Goldman Sachs gives a buy call on Paytm after Q3 loss widens but others say nay
Brokerage houses are split on their opinion about the business prospects and valuations of One97 Communications Ltd after the parent of digital payments venture Paytm declared its results for the third quarter ended December 31.
The company, which went public last year, posted a net loss of Rs 778.4 crore for the quarter compared with a loss of Rs 535 crore in the year-ago period.
The biggest jump in expenses came from employee expenses, which more than doubled to Rs 831.3 crore. The firm said that, excluding the ESOP-related costs, the EBITDA loss narrowed to Rs 393 crore from Rs 488 crore in the same period the previous year.

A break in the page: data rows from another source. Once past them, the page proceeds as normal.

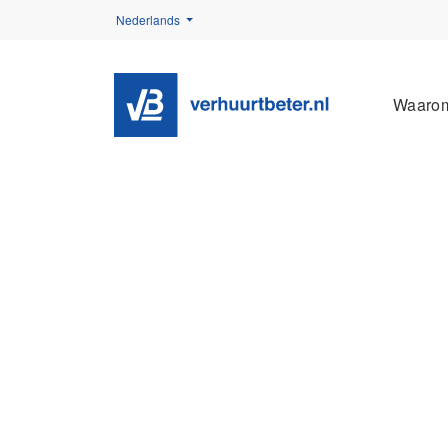
Nederlands
Waaro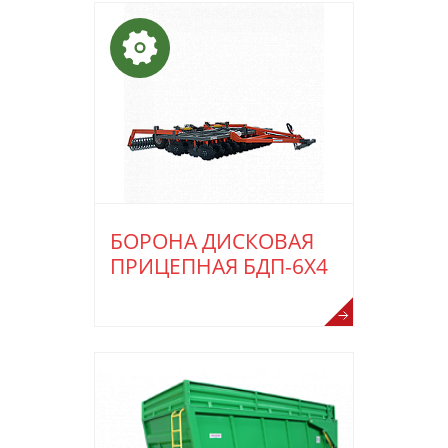
БОРОНА ДИСКОВАЯ
ПРИЦЕПНАЯ БДП-6Х4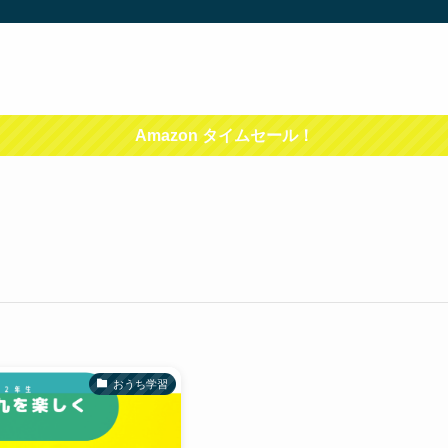
Amazon タイムセール！
おうち学習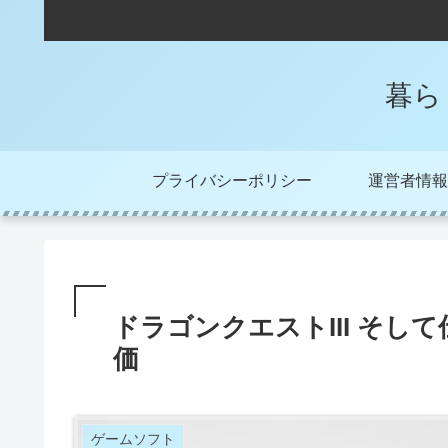
暮ら
プライバシーポリシー
運営者情報
ドラゴンクエストIII そして
価
ゲームソフト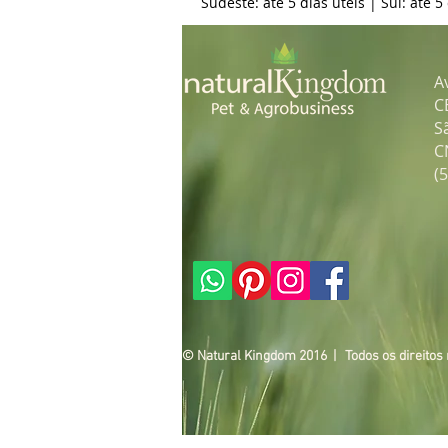
Prazos de Entrega
em condições normais:
Sudeste: até 5 dias úteis | Sul: até 5
A
C
S
C
(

The company’s revenue, meanwhile, rose 89% to Rs 1,496 crore during the quarter. Strong growth in income was driven by an increase in merchant payments processed through MDR bearing instruments (Paytm Wallet, Paytm bank account, other banks’ internet banking, debit and credit cards), disbursements of loans on platform and recovery of commerce business from Covid-19 impact.
Revenue from payment services to consumers was up 60% year on year to Rs 406 crore. Revenue from payment services to merchants shot up 117% to Rs 586 crore while revenue from financial services including lending tripled to Rs 125 core and from commerce and cloud services rose 64% to Rs 339 crore.
Monthly Transacting Users (MTU), or the number of unique users with at least one successful payments transaction in a month, has grown 37% from a year earlier to 64.4 million in the third quarter.
Meanwhile, promotional cashbacks rose just 6% to Rs 116.6 crore but marketing expenses shot up 64% to Rs 166.5 crore year-on-year.
Paytm’s financials have left analysts with various brokerages split on what to make of the numbers and how should one value the company and its shares. Shares of Paytm rose 0.44% on Monday to close at Rs 957.40 apiece.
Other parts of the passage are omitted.